Frank Jensen, le maire social-démocrate de Copenhague au Danemark, se félicite des premiers résultats de la salle de shoo inaugurée dans sa ville en septembre dernier.

Pourquoi avoir ouvert une "salle de shoot" au coeur de la ville ?

La salle d'injection légale permet d'apporter un cadre sécurisé et des conditions sanitaires aux drogués, lesquels sont avant tout des malades. Ainsi, nous pouvons faire baisser le taux de mortalité des "addicts" aux drogues dures.

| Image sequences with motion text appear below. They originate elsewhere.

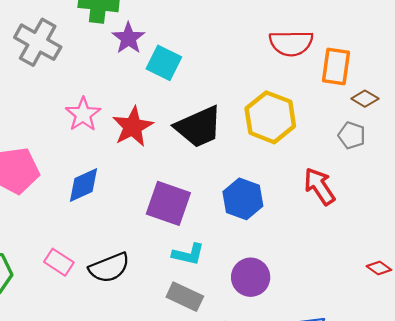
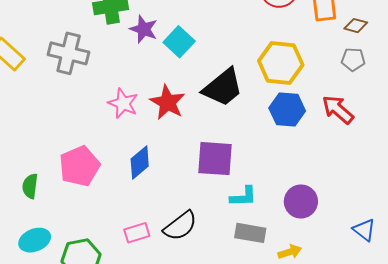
cyan square: (164, 63) -> (179, 42), turned 32
blue hexagon: (243, 199) -> (287, 110), moved
pink rectangle: (59, 262) -> (137, 233), turned -35

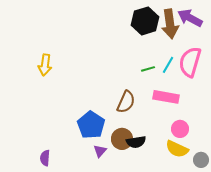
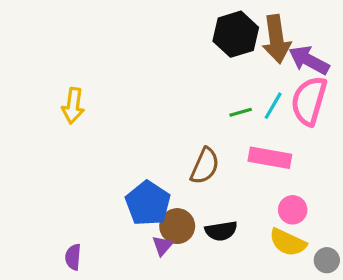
purple arrow: (190, 18) -> (309, 60), moved
brown circle: (122, 139) -> (177, 226), moved

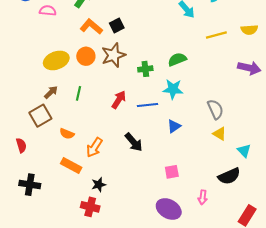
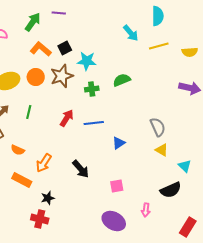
yellow line: (216, 35) -> (159, 46), moved
cyan star: (173, 89) -> (87, 61), moved
black arrow: (134, 142) -> (81, 169), moved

Il est de notre responsabilité politique que tous les citoyens de la capitale se portent aussi bien que possible et que nous leur apportions la sécurité la plus grande possible. Ce principe vaut pour tout le monde, y compris les drogués. Si nous avons la possibilité de réduire la propagation du virus HIV et des autres maladies infectieuses, alors nous devons le faire. La salle d'injection nous aide à atteindre cet objectif.

Quel bilan après trois mois d'ouverture ?

La salle d'injection légale est déjà un succès. Pendant les deux premiers mois, l'intervention du personnel médical de la salle d'injection a sauvé de la mort certaines six personnes qui étaient en train de faire des overdoses.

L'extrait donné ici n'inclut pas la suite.